Without speaking and without clicking, he silently counted how many images popped up on the screen that fit into a category that he had chosen to follow.
Without telling anyone if he had chosen the boat, panda, strawberry, butterfly or chandelier (the categories available to him) to count, the computer that was tracking his brain waves was able to tell what he was following.
This work is being done out of the U.S. Army's MIND — Mission Impact Through Neurotechnology Design — Lab, led by neuroscientist Dr. Anthony Ries who thinks such technology could someday be used by the intelligence community to identify targets faster than the current method.
Dr. Anthony Ries (left) works with Pfc. Kenneth Blandon (right) to develop a mind-reading program that will help intelligence analysts sift through a larger amount of information quickly. (Photo credit: U.S. Army)
In a news story posted by the Army, Ries explained that intelligence analysts scanning an image for a specific something could take a very long time.
"They may be looking for a specific vehicle, house or airstrip — that sort of thing," he said.
The technology that Ries and his colleagues are working on takes sections of this larger image and flashes them on the screen. The analyst going through the electroencephalogram test, like the soldier did, is then able to pick up on the snippets of the image that trigger something in his or her brain.
"Only those chips that contain a feature that is relevant to the Soldier at the time — a vehicle, or something out of the ordinary, somebody digging by the side of the road, those sorts of things — trigger this response of recognizing something important," Ries explained.

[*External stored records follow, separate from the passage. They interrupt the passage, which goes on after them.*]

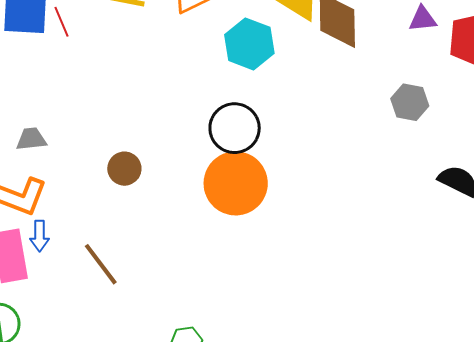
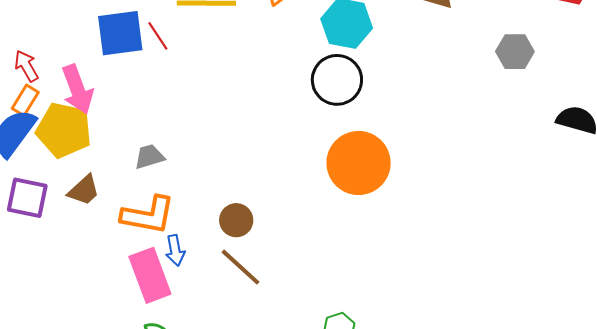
black circle: (235, 128) -> (337, 80), moved
brown circle: (124, 169) -> (236, 220), moved

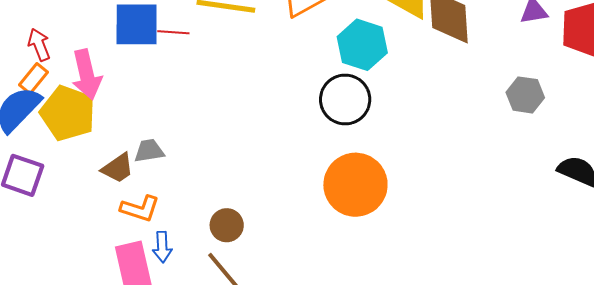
red line: (158, 36) -> (173, 32), turned -60
brown trapezoid: (84, 190) -> (118, 168), moved
orange L-shape: (148, 215) -> (140, 209), size x0.7

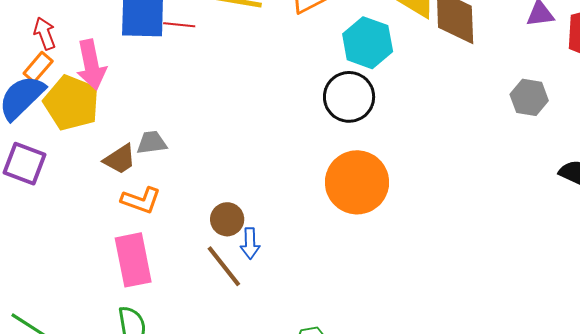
blue arrow: (162, 247) -> (250, 243), moved

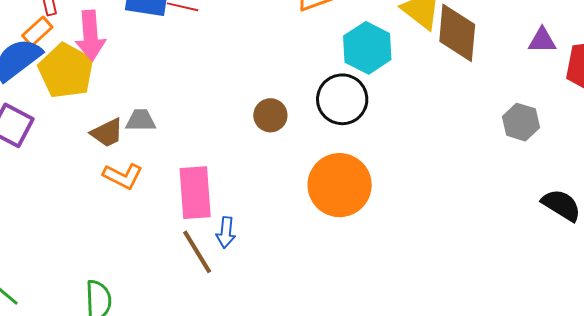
brown circle: (227, 219) -> (270, 115), moved
pink rectangle: (133, 260) -> (195, 193), moved

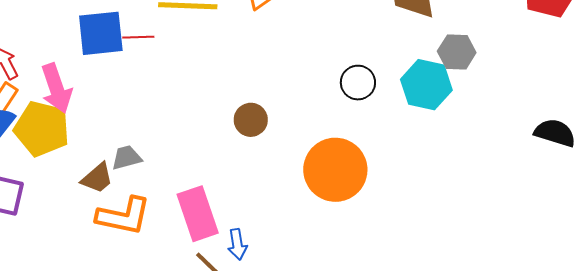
cyan hexagon: (367, 48) -> (426, 85), moved
black circle: (342, 99) -> (358, 83), moved, size x0.7
gray hexagon: (521, 122) -> (457, 52), moved
orange L-shape: (123, 176) -> (124, 216), size x1.4

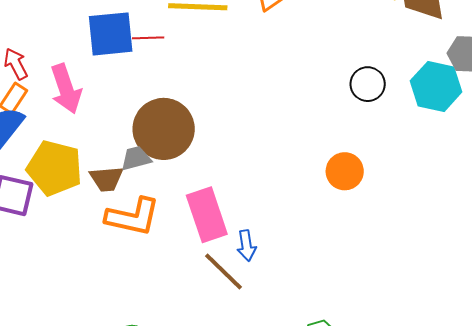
brown circle: (251, 120) -> (164, 129), moved, size x1.8
yellow pentagon: (42, 129) -> (54, 168), moved
orange circle: (335, 170) -> (345, 171), size x0.6
brown trapezoid: (97, 178) -> (106, 179), turned 36

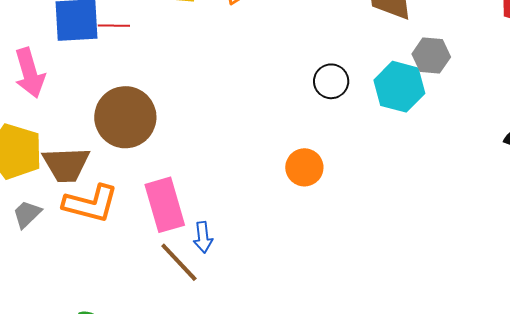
gray trapezoid: (136, 158) -> (27, 214), moved, turned -32
brown trapezoid: (106, 179) -> (66, 165), size x1.4

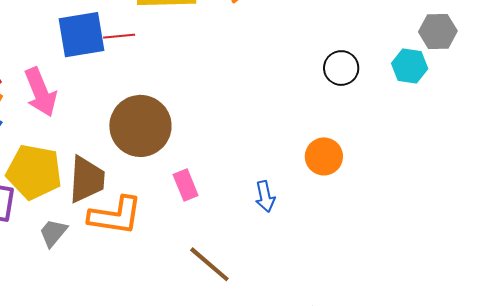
cyan hexagon: (399, 87) -> (410, 66), size x0.7
brown trapezoid: (66, 165) -> (87, 179), turned -78
pink rectangle: (165, 205) -> (186, 185), moved, size x0.6
blue arrow: (203, 237) -> (265, 196), moved

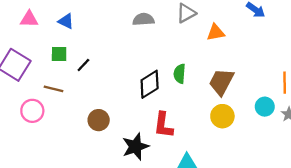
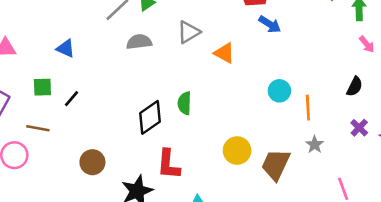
blue triangle: (66, 21) -> (66, 48), moved
orange triangle: (216, 33) -> (224, 53), turned 42
brown trapezoid: (221, 82) -> (276, 165), moved
cyan circle: (265, 107) -> (279, 91), moved

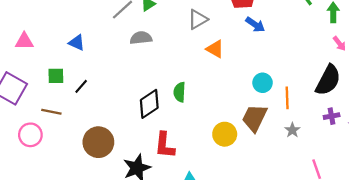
gray triangle: (189, 32) -> (198, 19), moved
black semicircle: (355, 87) -> (328, 80), size x1.8
purple cross: (359, 128) -> (332, 116), turned 35
brown circle: (92, 162) -> (98, 142), size x1.4
brown trapezoid: (276, 165) -> (254, 118), moved

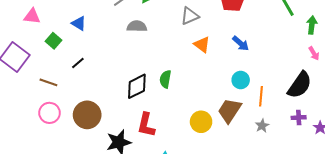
blue arrow: (255, 25) -> (241, 43), moved
green square: (56, 76) -> (53, 41), moved, turned 35
pink circle: (30, 135) -> (50, 113), moved

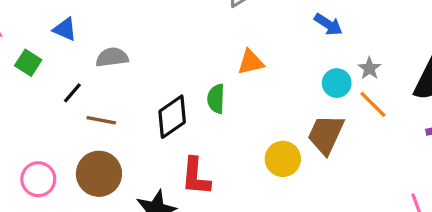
gray semicircle: (137, 26) -> (112, 57), moved
orange triangle: (202, 44) -> (251, 62), moved, turned -42
brown line: (48, 82) -> (101, 120), moved
orange line: (261, 96) -> (373, 104), turned -42
gray star: (262, 126) -> (369, 68), moved

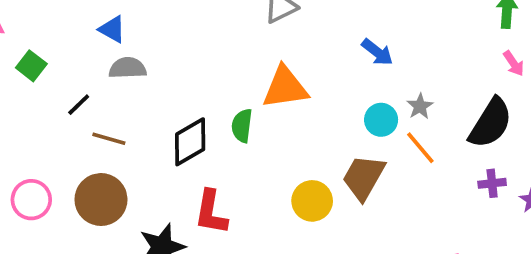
blue triangle: (65, 29) -> (112, 29), moved
orange triangle: (251, 62) -> (285, 87), size x1.5

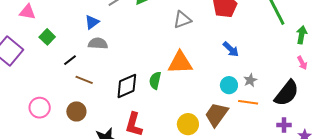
blue triangle: (112, 29) -> (92, 22), turned 49
orange line: (420, 148) -> (248, 102), turned -48
brown circle: (101, 200) -> (76, 111), size x0.7

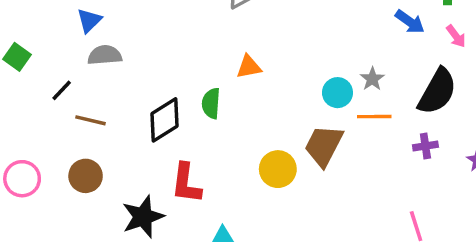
blue arrow: (231, 49) -> (410, 22), moved
orange triangle: (180, 63) -> (249, 67), size x0.6
purple cross: (284, 125) -> (425, 146), moved

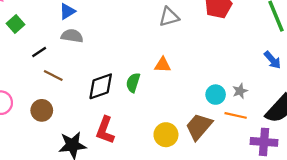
purple cross: (425, 146) -> (264, 142), size x1.6

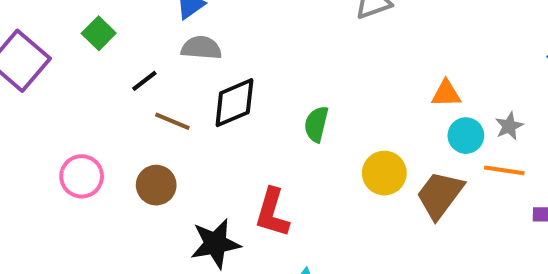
orange triangle: (163, 65) -> (446, 94), moved
black diamond: (101, 86) -> (234, 103), moved
yellow circle: (166, 135) -> (384, 173), moved

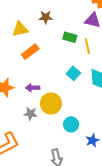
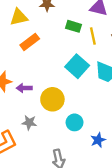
cyan square: (73, 73) -> (77, 66), size x1.5
purple arrow: (33, 88) -> (24, 88), moved
gray star: (30, 114) -> (29, 123), moved

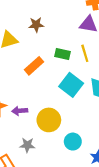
green rectangle: (74, 26) -> (63, 54), moved
orange rectangle: (30, 42) -> (34, 66), moved

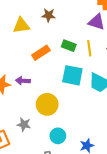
cyan square: (71, 85) -> (72, 75), turned -35
purple arrow: (20, 111) -> (23, 81), moved
cyan circle: (73, 142) -> (58, 136), moved

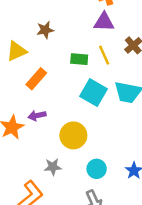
orange rectangle: (41, 53) -> (36, 79), moved
cyan square: (72, 75) -> (93, 93), turned 35

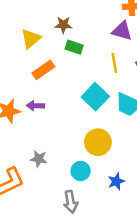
yellow triangle: (17, 51) -> (31, 39), turned -30
green rectangle: (79, 59) -> (74, 47), moved
yellow circle: (73, 135) -> (98, 142), moved

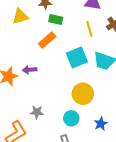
yellow triangle: (31, 39) -> (20, 16), turned 30
orange rectangle: (43, 70) -> (47, 40), moved
cyan square: (95, 97) -> (77, 58), turned 30

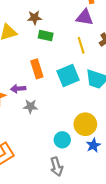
orange rectangle: (47, 40) -> (37, 69), moved, turned -66
yellow circle: (83, 94) -> (85, 124), moved
gray star: (37, 112) -> (30, 106), moved

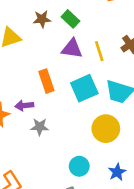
purple triangle: (85, 17) -> (72, 49), moved
green rectangle: (46, 36) -> (70, 19), moved, turned 32
yellow circle: (85, 124) -> (106, 129), moved

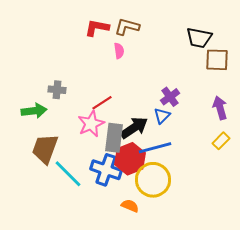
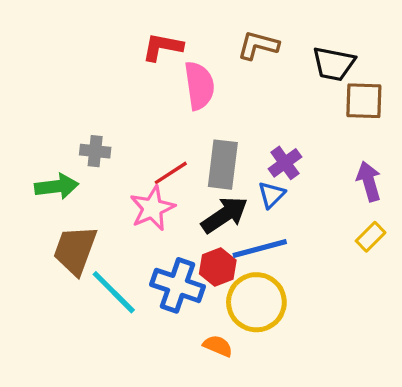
brown L-shape: (127, 27) -> (258, 45), moved
pink semicircle: (119, 51) -> (199, 86), size x1.8
gray rectangle: (114, 138) -> (223, 165), moved
red hexagon: (130, 159) -> (218, 267), size x0.7

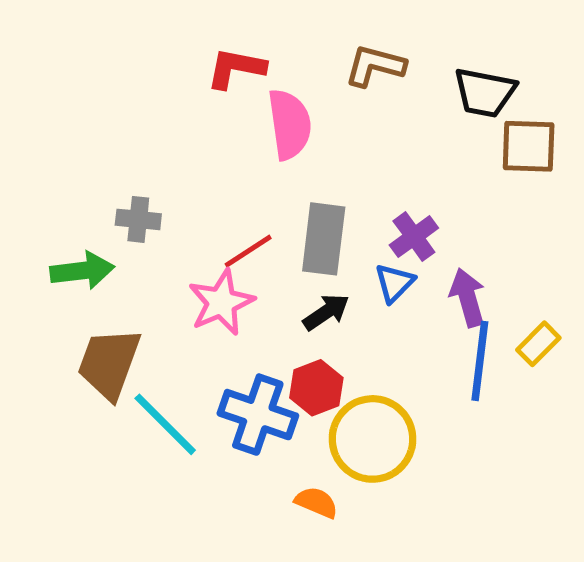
purple arrow: (369, 181) -> (468, 297), moved
black arrow: (225, 215) -> (326, 312), size x0.7
blue line: (260, 249) -> (480, 361), moved, turned -68

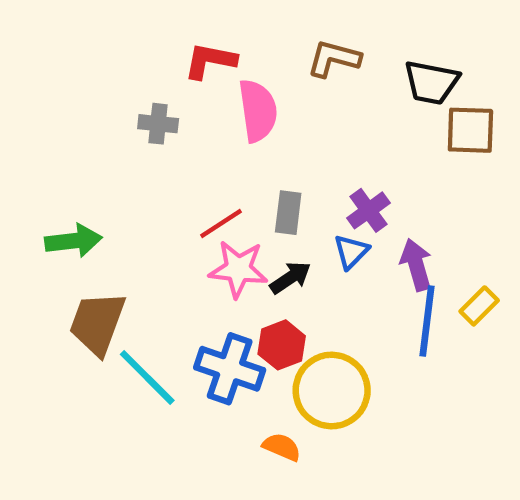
gray cross: (138, 219) -> (158, 124), moved
gray rectangle: (324, 239) -> (288, 213), size x0.7
pink star: (221, 302) -> (238, 269), moved, turned 30

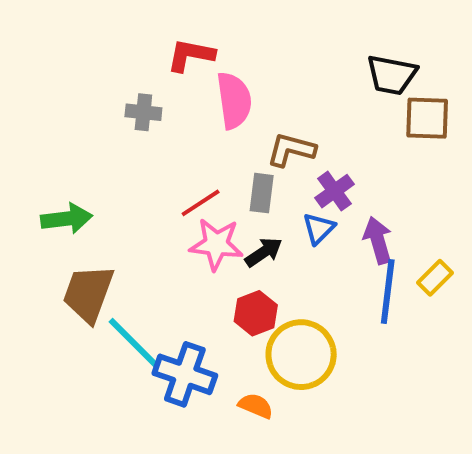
brown L-shape: (334, 59) -> (291, 150), moved
blue cross: (230, 369) -> (185, 374), moved

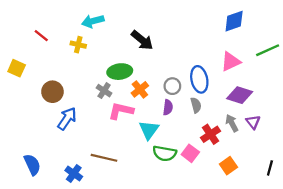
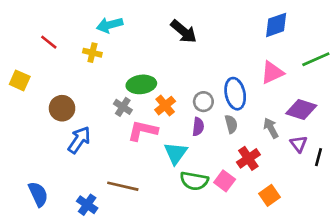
black arrow: (142, 40) -> (184, 32), moved
purple diamond: (240, 95) -> (301, 110), moved
gray arrow: (232, 123) -> (271, 128), moved
black line: (270, 168) -> (318, 157), moved

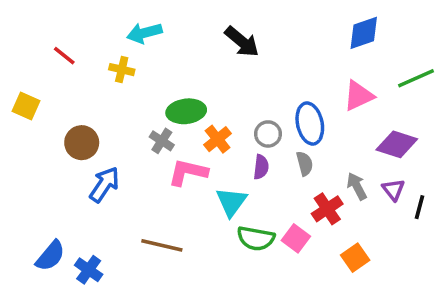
gray arrow: (271, 128) -> (357, 186), moved
blue semicircle: (38, 194) -> (50, 256), turned 65
blue cross: (87, 205) -> (89, 270), moved

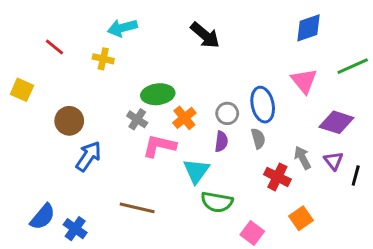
pink triangle: (359, 96) -> (304, 81), turned -44
red cross: (327, 209) -> (277, 177), turned -30
pink square: (296, 238) -> (252, 233), moved

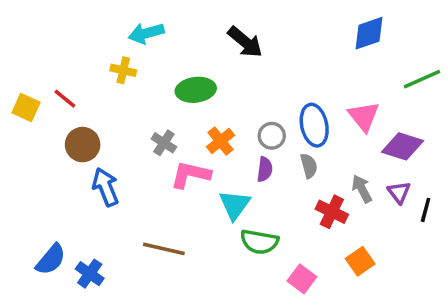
red line: (54, 47) -> (65, 99), moved
pink triangle: (304, 81) -> (364, 116), moved
green ellipse: (158, 94) -> (196, 90), moved
blue arrow: (88, 156) -> (106, 187), turned -56

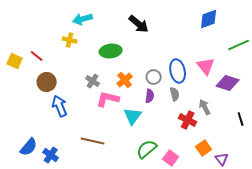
purple triangle: (399, 192) -> (222, 159), moved
black line: (426, 210) -> (241, 119), turned -32
green semicircle: (259, 242) -> (147, 149), moved, turned 130

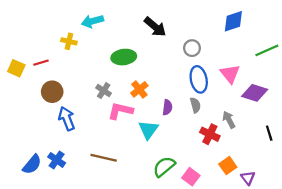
yellow cross: (70, 40) -> (69, 41), moved
red line: (37, 56) -> (41, 63), turned -56
gray circle: (154, 77) -> (192, 48), moved
blue cross: (51, 155) -> (57, 160), moved

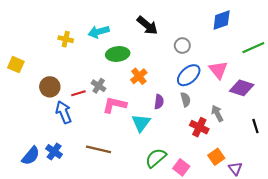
cyan arrow: (92, 21) -> (99, 32), moved
red line: (41, 63) -> (78, 93), moved
blue ellipse: (199, 79) -> (189, 75), turned 60
orange cross: (139, 89) -> (139, 76), moved

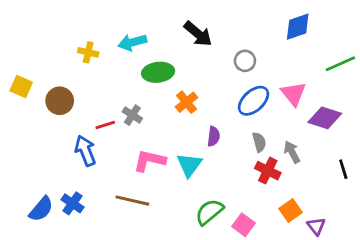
brown circle: (50, 87) -> (60, 101), moved
gray semicircle: (185, 100) -> (259, 142), moved
pink L-shape: (114, 105) -> (149, 161), moved

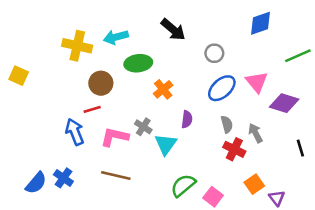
yellow cross: (88, 52) -> (77, 46), size x1.6
brown circle: (60, 101) -> (101, 83), moved
gray cross: (132, 115) -> (143, 127), moved
pink L-shape: (149, 161) -> (115, 137), moved

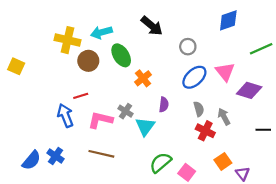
green ellipse: (138, 63) -> (121, 55), turned 65
brown circle: (101, 83) -> (88, 61), moved
black line: (300, 148) -> (263, 130), turned -72

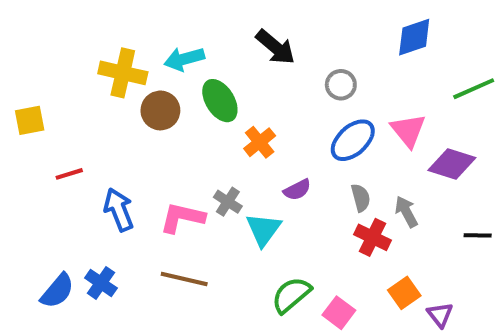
yellow square: (16, 66) -> (30, 120), turned -35
red line: (81, 96) -> (69, 174), moved
purple semicircle: (164, 105) -> (297, 190), turned 56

The program would then take note of the images that elicited such a response in the analyst to be scrutinized later.
Here's more from the Army's news article on why such a system would be beneficial:
When Ries and his fellow researches cut a larger intelligence image into smaller parts and display them in rapid succession to an analyst, the analyst still has to look at the entire image - the same number of square inches of image overall. But Ries said that by cutting it up into smaller chips, and displaying it rapidly, they are taking much of the work out of accomplishing the analysis.
Instead of sliding his fingers over the image, or marking on it, or writing something, or typing, the analyst has only to think "of interest" or "not of interest." And that kind of decision can be made almost instantly - and a computer hooked to an EEG can detect when that decision has been made, what the decision is, tag the image with the result, and then present the next image in just a split second.
At this point, the team is working on figuring out what extraneous signals could create "artifacts" that might affect the interpretation of the neural signals.
"Maybe you have an analyst who is looking at an aerial image, but is also listening to auditory communications," Ries told the Army News Service. "How does multi-tasking affect the target recognition response? If we can characterize the way different task loads affect the response, we can update our classification algorithms to account for that."
The lab is also working on associating eye movement tracking that could be coupled with brain wave signals as well.
"One thing we have done is instead of having people view images at the center of the screen, we're leveraging eye-tracking to know whenever they fixate on a particular region of space," Ries explained. "We can extract the neural signal, time-locked to that fixation, and look for a similar target response signal. Then you don't have to constrain the image to the center of the screen. Instead, you can present an image and the analyst can manually scan through it and whenever they fixate on an item of interest, that particular region can be flagged."